The effort was later captured in the 2006 documentary “Turning the Tide: Saving Richardson Bay” by town historian David Gotz.
After learning of the development plans to turn the former dairy ranch between Stinson Beach and Bolinas — home to a heron and egret rookery — into a city, Griffin, who at the time was president of the Marin chapter of the National Audubon Society, agreed to buy the 503 acres for $337,000, signing the mortgage and putting $1,000 down. He then worked with his Marin Audubon colleagues on a successful fundraising campaign that allowed him to pay off the mortgage within five years.
As the acquisition manager for Audubon Canyon Ranch, Griffin also led efforts to preserve more land around the lagoon and along Tomales Bay, where another new city was planned.
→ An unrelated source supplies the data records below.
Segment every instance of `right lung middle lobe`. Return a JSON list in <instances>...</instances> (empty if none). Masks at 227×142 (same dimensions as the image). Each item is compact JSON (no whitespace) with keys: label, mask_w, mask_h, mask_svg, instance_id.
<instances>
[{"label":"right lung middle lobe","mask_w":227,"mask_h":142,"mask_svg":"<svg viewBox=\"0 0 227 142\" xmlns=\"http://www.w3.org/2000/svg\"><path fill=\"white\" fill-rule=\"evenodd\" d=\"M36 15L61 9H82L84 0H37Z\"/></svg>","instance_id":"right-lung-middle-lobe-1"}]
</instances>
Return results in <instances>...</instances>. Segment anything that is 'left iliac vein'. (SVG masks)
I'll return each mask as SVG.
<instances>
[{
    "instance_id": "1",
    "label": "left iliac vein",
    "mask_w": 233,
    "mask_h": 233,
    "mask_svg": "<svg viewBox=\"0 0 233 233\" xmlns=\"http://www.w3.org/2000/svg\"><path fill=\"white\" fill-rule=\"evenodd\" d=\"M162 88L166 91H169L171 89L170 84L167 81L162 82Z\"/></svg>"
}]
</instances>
“It turned out to be a wonderful purchase,” Griffin said in a 2016 article in The Ark. “It led to a complete change in the attitude of the county.”
Other victories spearheaded by Griffin include helping to halt the planned Bodega Bay Nuclear Power Plant, which would have been perched on top of the San Andreas Fault on the Sonoma coast. Construction was already underway when the project was stopped.
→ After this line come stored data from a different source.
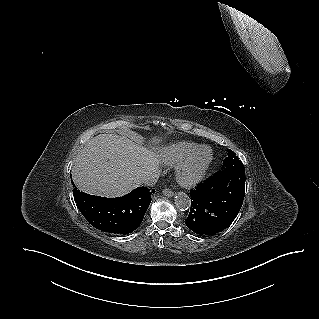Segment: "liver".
I'll use <instances>...</instances> for the list:
<instances>
[{
	"label": "liver",
	"mask_w": 319,
	"mask_h": 319,
	"mask_svg": "<svg viewBox=\"0 0 319 319\" xmlns=\"http://www.w3.org/2000/svg\"><path fill=\"white\" fill-rule=\"evenodd\" d=\"M158 144L159 138H153ZM159 147L146 148L118 134H99L77 154L73 181L82 191L104 197L123 196L141 185V177L158 170Z\"/></svg>",
	"instance_id": "6515ba94"
}]
</instances>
After winning a seat on the Marin Municipal Water District board of directors in 1973, Griffin led efforts to stop imports of cheap water from the Russian River that he said would have hastened development in Marin. He co-founded the Friends of the Russian River to protect California rivers from logging, dams, destruction of riparian habitat and gravel mining and also created the Environmental Forum of Marin alongside fellow conservationists with the goal of educating Marin residents on ecology, environmental issues and political-action techniques.
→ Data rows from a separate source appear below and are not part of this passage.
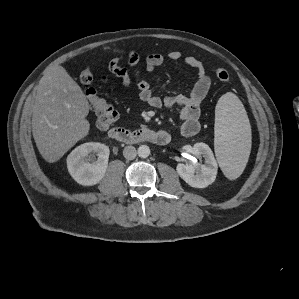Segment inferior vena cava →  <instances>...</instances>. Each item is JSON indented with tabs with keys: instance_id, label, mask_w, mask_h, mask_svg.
<instances>
[{
	"instance_id": "1",
	"label": "inferior vena cava",
	"mask_w": 299,
	"mask_h": 299,
	"mask_svg": "<svg viewBox=\"0 0 299 299\" xmlns=\"http://www.w3.org/2000/svg\"><path fill=\"white\" fill-rule=\"evenodd\" d=\"M137 155V151L134 146H126L123 150V156L128 160H133Z\"/></svg>"
}]
</instances>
Outside of California, Griffin’s participation in a 1968 scientific expedition laid the foundation toward including the Kīpahulu Valley in Halekalā National Park, the National Park Service said in a post celebrating Griffin’s centennial in 2020.
Griffin’s career in public health was also an accomplished one; he helped start the Ross Valley Clinic, Ross General Hospital, Kentfield Psychiatric Hospital and The Tamalpais retirement center in Greenbrae. He also was chief of medicine at both Marin General and Ross hospitals.
The state honored Griffin in 1989 with a gold medal for superior accomplishments because of his work heading its hepatitis B and AIDS task forces, specifically his work to eliminate the hepatitis B infections among his staff.